Click on photos to enlarge.

And now we come back to Dimitri Tiomkin (1894-1979). This time it is to show the house into which he moved in the spring of 1950. This ethnic Jew, Ukrainian-born pianist and composer was already one of Hollywood’s top names by now, but he still had a long, successful, creative life ahead of him. More or less as he was moving his furniture into this home he was nominated for an Oscar for Best Music, Scoring of a Dramatic or Comedy Picture for Champion (1949). Just three years on he would win the first two of his Oscars – one for Best Music, Scoring of a Dramatic or Comedy Picture for High Noon (1952), and another (with Ned Washington) for Best Music, Original Song for High Noon (1952) for “Do Not Forsake Me, Oh My Darlin’,” as sung by Tex Ritter. Also in 1953 he would win the Golden Globe for Best Motion Picture Score for High Noon (1952). It was a man at the top of his game who brought his life and family into this house. He had previously lived in Beverly Hills (about which I will write in the future), but if one can move up by leaving Beverly Hills, Tiomkin did so by purchasing this mansion in the Windsor Square neighborhood of Central Los Angeles, near Wilshire. Virtually all of his neighbors were famous – all of them were rich. The official address of this home was, and still is, 333 S. Windsor Boulevard.
Tiomkin had grown up in what was known during the Russian empire (and later in Soviet times) as the Ukraine – a place out on the edges, the far limits, so to speak. His town of birth was Kremenchuk, near Poltava. He was taught the piano by his mother Maria Tartakovskaya, who had plans of him being a concert pianist one day. She surely expected those dreams to come true when Tiomkin was admitted to the St. Petersburg Conservatory to study under the great Alexander Glazunov and Felix Blumenfeld. What she did not expect was the Revolution that would come along in 1917 and shake the Russian empire to the core. Tiomkin left Russia for Berlin in 1921 then moved on to Paris in 1924. He struck out for New York as a member of the Dimitri Tiomkin/Michael Khariton piano duo in 1925. However, with the US economy taking a dive in 1929, Tiomkin headed west in search of better pay. In short, Hollywood was calling, and by 1929 he hit upon several small jobs. According to the imdb website, Tiomkin wrote the ballet music for Devil-May-Care and Pointed Heels, both uncredited, and the music for a short called A Night at the Shooting Gallery, all in 1929. By 1930, his career was off and running.

The house in Windsor Park can’t help but remind one of a Russian estate. The stately, columned entrance, the decorations on the walls, the classical box of a many-roomed mansion, all bear a resemblance to places Tiomkin might have seen in his childhood, or, certainly, in St. Petersburg.
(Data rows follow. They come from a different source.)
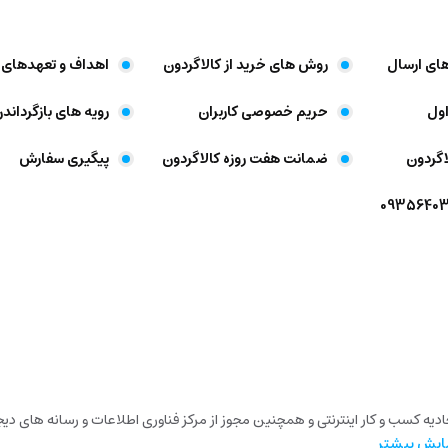
های ارسال
روش های خرید از کالاگردون
اهداف و تعهد‌های 
ول
حریم خصوصی کاربران
رویه های بازگرداندن
اگردون
ضمانت هفت روزه کالاگردون
پیگیری سفارش
تحادیه کسب و کار اینترنتی و همچنین مجوز از مرکز فناوری اطلاعات و رسانه های 
ایش بیشتر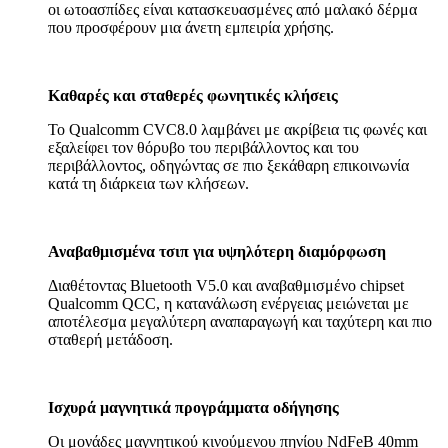
οι ωτοασπίδες είναι κατασκευασμένες από μαλακό δέρμα
που προσφέρουν μια άνετη εμπειρία χρήσης.
Καθαρές και σταθερές φωνητικές κλήσεις
Το Qualcomm CVC8.0 λαμβάνει με ακρίβεια τις φωνές και
εξαλείφει τον θόρυβο του περιβάλλοντος και του
περιβάλλοντος, οδηγώντας σε πιο ξεκάθαρη επικοινωνία
κατά τη διάρκεια των κλήσεων.
Αναβαθμισμένα τσιπ για υψηλότερη διαμόρφωση
Διαθέτοντας Bluetooth V5.0 και αναβαθμισμένο chipset
Qualcomm QCC, η κατανάλωση ενέργειας μειώνεται με
αποτέλεσμα μεγαλύτερη αναπαραγωγή και ταχύτερη και πιο
σταθερή μετάδοση.
Ισχυρά μαγνητικά προγράμματα οδήγησης
Οι μονάδες μαγνητικού κινούμενου πηνίου NdFeB 40mm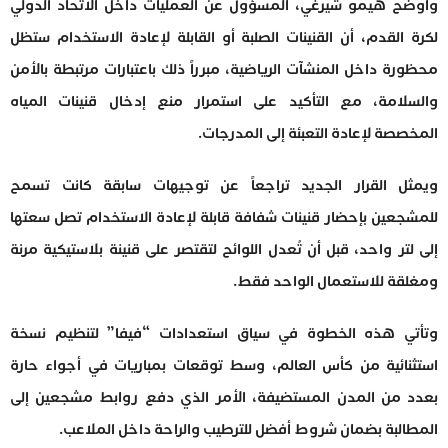
وأوضح هيمو شيرغي، المسؤول عن العمليات داخل الاتحاد الدولي
لكرة القدم، أن القنينات الصلبة أو القابلة لإعادة الاستخدام ستظل
محظورة داخل المنشآت الرياضية، مبرراً ذلك باعتبارات مرتبطة بالأمن
والسلامة، مع التأكيد على استمرار منع إدخال قنينات المياه
المخصصة لإعادة التعبئة إلى المدرجات.
ويمثل القرار الجديد تراجعاً عن توجيهات سابقة كانت تسمح
للمشجعين بإحضار قنينات شفافة قابلة لإعادة الاستخدام تصل سعتها
إلى لتر واحد، قبل أن تُعدل اللوائح لتقتصر على قنينة بلاستيكية مرنة
ومغلقة للاستعمال الواحد فقط.
وتأتي هذه الخطوة في سياق استعدادات “فيفا” لتنظيم نسخة
استثنائية من كأس العالم، وسط توقعات بمباريات في أجواء حارة
بعدد من المدن المستضيفة، الأمر الذي دفع روابط مشجعين إلى
المطالبة بضمان شروط أفضل للترطيب والراحة داخل الملاعب.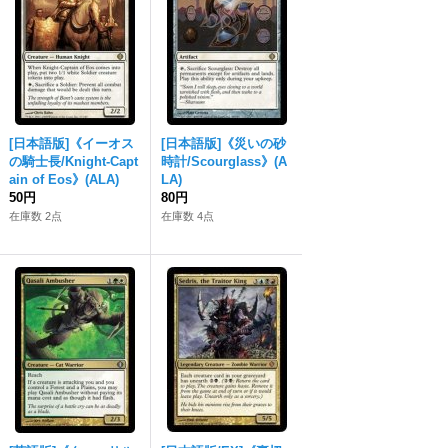
[日本語版]《イーオス
[日本語版]《災いの砂
の騎士長/Knight-Capt
時計/Scourglass》(A
ain of Eos》(ALA)
LA)
50円
80円
在庫数 2点
在庫数 4点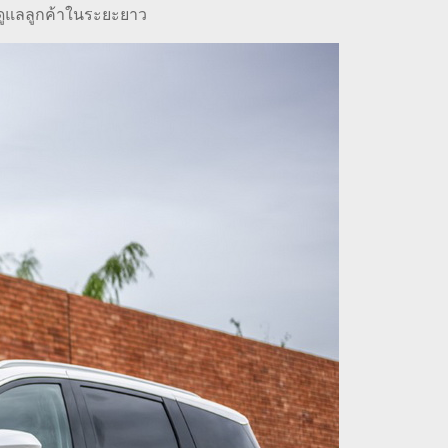
ารดูแลลูกค้าในระยะยาว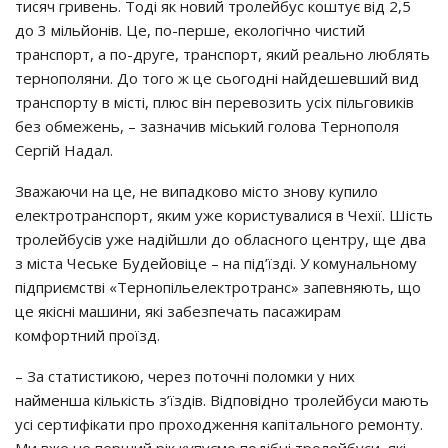
тисяч гривень. Тоді як новий тролейбус коштує від 2,5
до 3 мільйонів. Це, по-перше, екологічно чистий
транспорт, а по-друге, транспорт, який реально люблять
тернополяни. До того ж це сьогодні найдешевший вид
транспорту в місті, плюс він перевозить усіх пільговиків
без обмежень, – зазначив міський голова Тернополя
Сергій Надал.
Зважаючи на це, не випадково місто знову купило
електротранспорт, яким уже користувалися в Чехії. Шість
тролейбусів уже надійшли до обласного центру, ще два
з міста Чеське Будейовіце – на під’їзді. У комунальному
підприємстві «Тернопільелектротранс» запевняють, що
це якісні машини, які забезпечать пасажирам
комфортний проїзд.
– За статистикою, через поточні поломки у них
найменша кількість з’їздів. Відповідно тролейбуси мають
усі сертифікати про проходження капітального ремонту.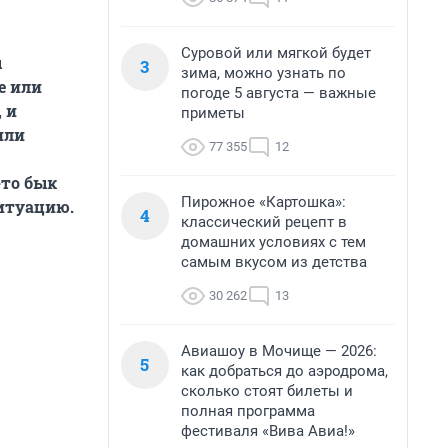
Суровой или мягкой будет
ы
3
зима, можно узнать по
е или
погоде 5 августа — важные
 и
приметы
или
77 355
12
-то бык
Пирожное «Картошка»:
ситуацию.
4
классический рецепт в
домашних условиях с тем
самым вкусом из детства
30 262
13
Авиашоу в Мочище — 2026:
5
как добраться до аэродрома,
сколько стоят билеты и
полная программа
фестиваля «Вива Авиа!»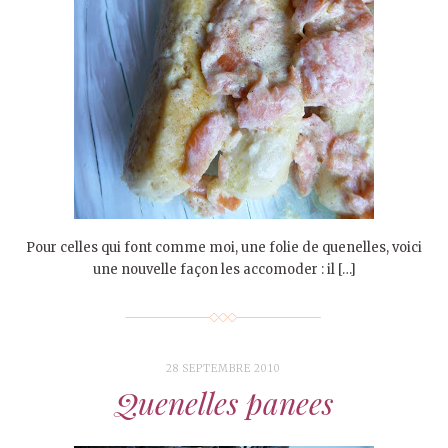
Pour celles qui font comme moi, une folie de quenelles, voici
une nouvelle façon les accomoder : il […]
28 SEPTEMBRE 2010
Quenelles panees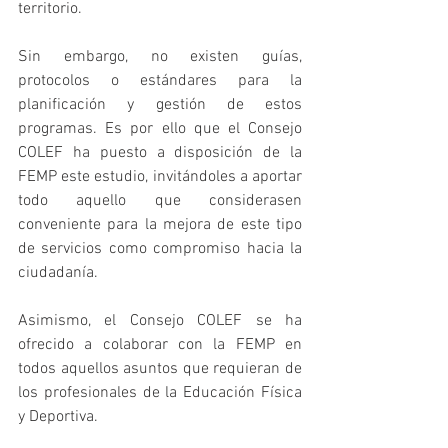
territorio.
Sin embargo, no existen guías, 
protocolos o estándares para la 
planificación y gestión de estos 
programas. Es por ello que el Consejo 
COLEF ha puesto a disposición de la 
FEMP este estudio, invitándoles a aportar 
todo aquello que considerasen 
conveniente para la mejora de este tipo 
de servicios como compromiso hacia la 
ciudadanía.
Asimismo, el Consejo COLEF se ha 
ofrecido a colaborar con la FEMP en 
todos aquellos asuntos que requieran de 
los profesionales de la Educación Física 
y Deportiva.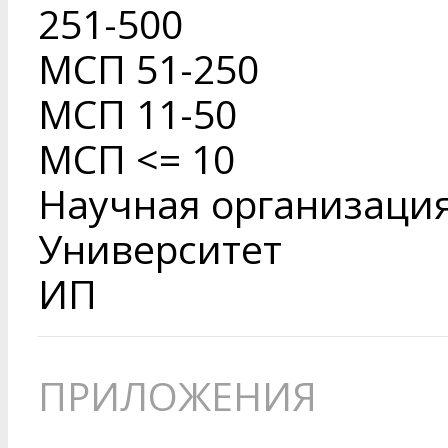
251-500
МСП 51-250
МСП 11-50
МСП <= 10
Научная организаци
Университет
ИП
ПРИЛОЖЕНИЯ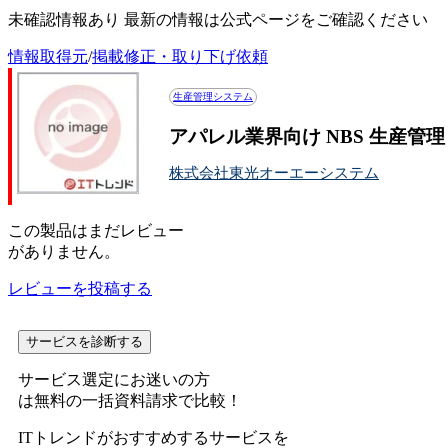
未確認情報あり 最新の情報は公式ページをご確認ください
情報取得元
/
掲載修正・取り下げ依頼
生産管理システム
アパレル業界向け NBS 生産
株式会社東光オーエーシステム
この
製品
はまだレビュー
がありません。
レビューを投稿する
サービスを診断する
サービス選定にお迷いの方
は無料の一括資料請求で比較！
ITトレンドがおすすめするサービスを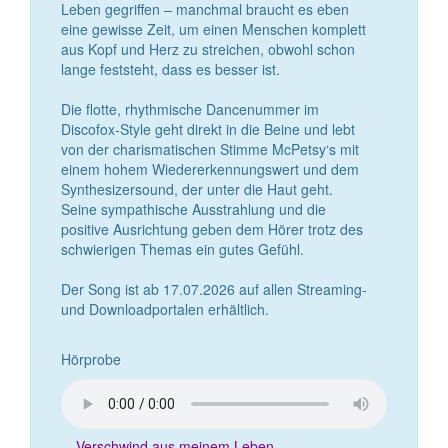
Leben gegriffen – manchmal braucht es eben
eine gewisse Zeit, um einen Menschen komplett
aus Kopf und Herz zu streichen, obwohl schon
lange feststeht, dass es besser ist.
Die flotte, rhythmische Dancenummer im
Discofox-Style geht direkt in die Beine und lebt
von der charismatischen Stimme McPetsy‘s mit
einem hohem Wiedererkennungswert und dem
Synthesizersound, der unter die Haut geht.
Seine sympathische Ausstrahlung und die
positive Ausrichtung geben dem Hörer trotz des
schwierigen Themas ein gutes Gefühl.
Der Song ist ab 17.07.2026 auf allen Streaming-
und Downloadportalen erhältlich.
Hörprobe
Verschwind aus meinem Leben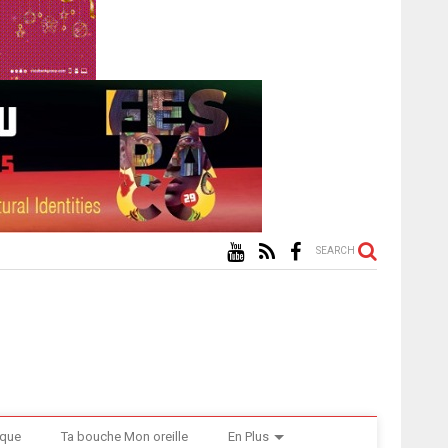
SEARCH
ique
Ta bouche Mon oreille
En Plus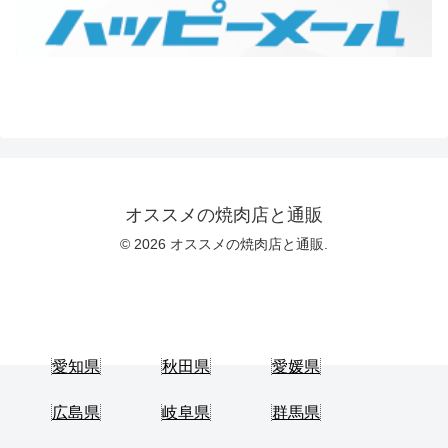
オススメの焼肉店と通販
© 2026 オススメの焼肉店と通販.
愛知県
秋田県
愛媛県
広島県
岐阜県
群馬県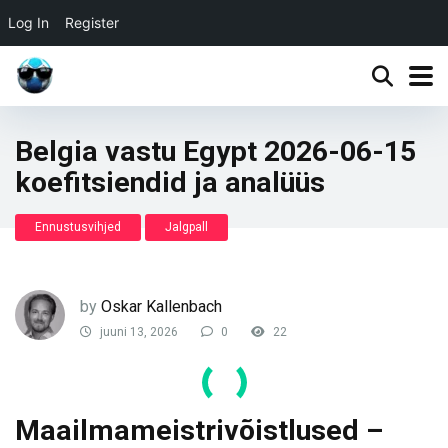
Log In
Register
Belgia vastu Egypt 2026-06-15
koefitsiendid ja analüüs
Ennustusvihjed
Jalgpall
by
Oskar Kallenbach
juuni 13, 2026
0
22
Maailmameistrivõistlused –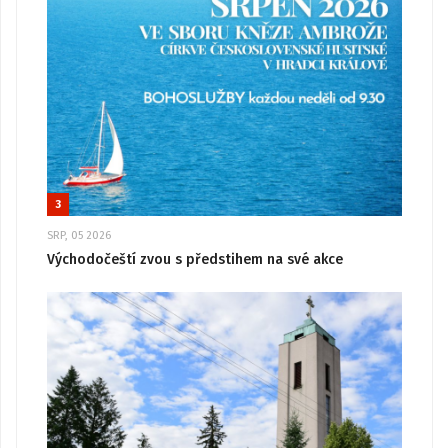
3
SRP, 05 2026
Východočeští zvou s předstihem na své akce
One of the first things Tiomkin did at the new house was to add a swimming pool, the total cost of which was $2,550.
In the end, however – in the course of one night, in fact – this house was darkened by evil and Tiomkin sold it and left it without ever looking back.
It happened on the night of the funeral of Albertina Rasch, his second wife, in early October 1967. A small report in the Los Angeles Times (republished here) puts it as follows:
Several hours after his wife’s funeral Thursday, composer Dimitri Tiomkin was attacked by thieves in his home at 333 S. Windsor Blvd. 
Three men and a woman forced their way into the home, police said, and one of the intruders struck Tiomkin over the head with a gun. He was not seriously hurt. 
Tiomkin and his secretary, Martha Harrington, were tied up and the intruders searched the house. However, they obtained only $13 in cash, police said. 
Inurnment services for Mrs. Tiomkin, the former Albertina Rasch, had been held at Forest Lawn Memorial-Park. 
Mrs. Tiomkin, who was a former ballerina, died Monday at Motion Picture Country Hospital after a lengthy illness. The composer is her only survivor.”
Almost immediately, Tiomkin sold the house and left Los Angeles. He spent the last 12 years of his life living in London (where he died) and  in Paris. After his death, Tiomkin’s ashes were brought back to Los Angeles where they were interred in a mausoleum at Forest Lawn in Glendale.